### Activity
Establish how many lines below contain the string "dots". Respond with that number alone.

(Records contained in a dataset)
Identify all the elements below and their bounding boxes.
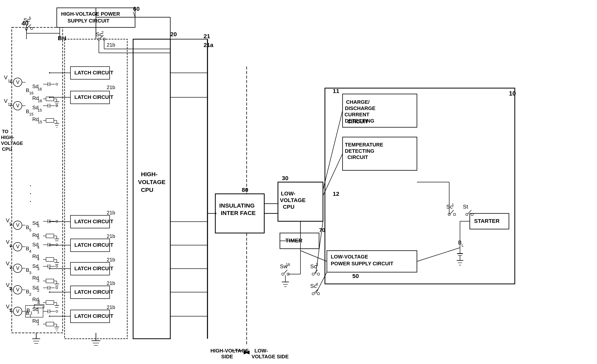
b15-label: B bbox=[26, 109, 29, 114]
b2-label: B bbox=[26, 289, 29, 294]
sw16-sub: 16 bbox=[286, 262, 290, 267]
v2-meter: V bbox=[16, 287, 20, 293]
hv-cpu-label1: HIGH- bbox=[141, 171, 157, 177]
v15-label: V bbox=[4, 98, 8, 104]
rd15-sub: 15 bbox=[38, 120, 42, 124]
21b-3: 21b bbox=[107, 257, 115, 262]
starter-label: STARTER bbox=[474, 218, 500, 224]
rd4-sub: 4 bbox=[37, 257, 39, 261]
21b-1: 21b bbox=[107, 304, 115, 310]
b15-sub: 15 bbox=[29, 112, 33, 116]
ref-60: 60 bbox=[133, 6, 140, 12]
rd3-sub: 3 bbox=[37, 278, 39, 283]
sd4-sub: 4 bbox=[37, 245, 39, 249]
bl-sub: L bbox=[462, 243, 464, 247]
to-hv-cpu-label: TO bbox=[2, 129, 8, 134]
v16-label: V bbox=[4, 74, 8, 80]
v5-label: V bbox=[6, 217, 10, 223]
b16-label: B bbox=[26, 87, 29, 93]
v4-meter: V bbox=[16, 244, 20, 249]
b1-label: B bbox=[26, 310, 29, 316]
latch5-label: LATCH CIRCUIT bbox=[74, 219, 113, 224]
hv-cpu-label3: CPU bbox=[141, 187, 153, 193]
cd-circuit-label3: CURRENT bbox=[345, 112, 369, 118]
cd-circuit-label1: CHARGE/ bbox=[346, 99, 369, 105]
temp-circuit-label2: DETECTING bbox=[345, 148, 374, 154]
21b-2b: 21b bbox=[107, 280, 115, 286]
v15-meter: V bbox=[16, 103, 20, 109]
latch4-label: LATCH CIRCUIT bbox=[74, 242, 113, 248]
lv-side-label2: VOLTAGE SIDE bbox=[251, 354, 289, 359]
v3-label: V bbox=[6, 261, 10, 267]
rd1-sub: 1 bbox=[37, 322, 39, 326]
latch3-label: LATCH CIRCUIT bbox=[74, 266, 113, 271]
sd3-sub: 3 bbox=[37, 267, 39, 271]
21b-top: 21b bbox=[107, 42, 115, 48]
latch16-label: LATCH CIRCUIT bbox=[74, 70, 113, 76]
ref-21a: 21a bbox=[204, 42, 213, 48]
to-hv-cpu-label3: VOLTAGE bbox=[1, 141, 23, 146]
b1-sub: 1 bbox=[29, 314, 31, 318]
latch15-label: LATCH CIRCUIT bbox=[74, 94, 113, 100]
latch1-label: LATCH CIRCUIT bbox=[74, 313, 113, 319]
v5-meter: V bbox=[16, 222, 20, 228]
sd16-sub: 16 bbox=[38, 87, 42, 91]
ref-12: 12 bbox=[333, 190, 339, 197]
sd2-sub: 2 bbox=[37, 288, 39, 293]
21b-4: 21b bbox=[107, 233, 115, 239]
st-label: St bbox=[463, 204, 468, 210]
hv-cpu-label2: VOLTAGE bbox=[138, 179, 165, 185]
v1-meter: V bbox=[16, 308, 20, 314]
b3-label: B bbox=[26, 267, 29, 273]
hv-psc-label1: HIGH-VOLTAGE POWER bbox=[61, 11, 120, 17]
b3-sub: 3 bbox=[29, 271, 31, 275]
timer-label: TIMER bbox=[285, 237, 302, 244]
b5-label: B bbox=[26, 224, 29, 230]
v3-meter: V bbox=[16, 265, 20, 271]
to-hv-cpu-label4: CPU bbox=[2, 146, 12, 152]
lv-cpu-label2: VOLTAGE bbox=[280, 197, 306, 203]
hv-side-label2: SIDE bbox=[221, 354, 233, 359]
ref-50: 50 bbox=[352, 273, 359, 279]
v2-label: V bbox=[6, 282, 10, 288]
ref-21: 21 bbox=[204, 33, 210, 39]
cd-circuit-label5: CIRCUIT bbox=[347, 119, 368, 125]
insulating-label1: INSULATING bbox=[219, 202, 255, 209]
lv-cpu-label3: CPU bbox=[283, 204, 294, 210]
insulating-label2: INTER FACE bbox=[221, 210, 256, 216]
sc5-sub: 5 bbox=[29, 16, 31, 20]
hv-psc-label2: SUPPLY CIRCUIT bbox=[68, 18, 110, 24]
temp-circuit-label1: TEMPERATURE bbox=[345, 142, 383, 148]
circuit-svg: B 1 V V 1 V V 2 V V 3 V V 4 bbox=[0, 0, 597, 364]
lv-side-label: LOW- bbox=[254, 348, 268, 354]
b16-sub: 16 bbox=[29, 91, 33, 95]
ref-20: 20 bbox=[170, 31, 177, 37]
sd1-sub: 1 bbox=[37, 310, 39, 314]
v16-meter: V bbox=[16, 79, 20, 85]
lv-psc-label2: POWER SUPPLY CIRCUIT bbox=[331, 261, 393, 267]
dots-3: · bbox=[29, 197, 31, 205]
dots-1: · bbox=[29, 181, 31, 190]
sc4-sub: 4 bbox=[316, 282, 318, 286]
b5-sub: 5 bbox=[29, 228, 31, 232]
lv-cpu-label1: LOW- bbox=[281, 190, 295, 197]
v1-label: V bbox=[6, 303, 10, 309]
ref-30: 30 bbox=[282, 175, 288, 181]
cd-circuit-label2: DISCHARGE bbox=[345, 105, 375, 111]
latch2-label: LATCH CIRCUIT bbox=[74, 289, 113, 295]
sc2-sub: 2 bbox=[101, 30, 103, 35]
rd5-sub: 5 bbox=[37, 236, 39, 240]
b4-label: B bbox=[26, 245, 29, 251]
b4-sub: 4 bbox=[29, 249, 31, 253]
bh-label: BH bbox=[58, 35, 66, 41]
ref-80: 80 bbox=[242, 187, 248, 193]
circuit-diagram: B 1 V V 1 V V 2 V V 3 V V 4 bbox=[0, 0, 597, 364]
b2-sub: 2 bbox=[29, 292, 31, 296]
sd5-sub: 5 bbox=[37, 224, 39, 228]
to-hv-cpu-label2: HIGH- bbox=[1, 135, 14, 140]
sd15-sub: 15 bbox=[38, 108, 42, 112]
v4-label: V bbox=[6, 239, 10, 245]
21b-2: 21b bbox=[107, 84, 115, 90]
dots-2: · bbox=[29, 189, 31, 197]
ref-11: 11 bbox=[333, 88, 339, 94]
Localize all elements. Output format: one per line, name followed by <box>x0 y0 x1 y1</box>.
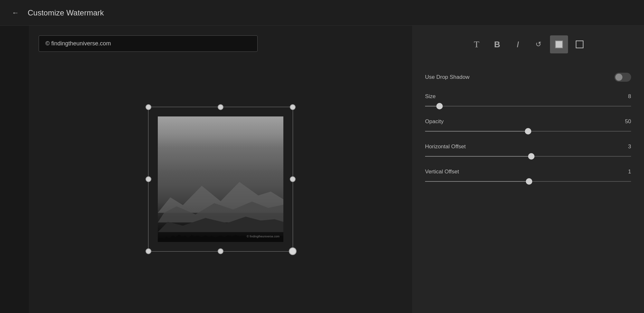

### Response
3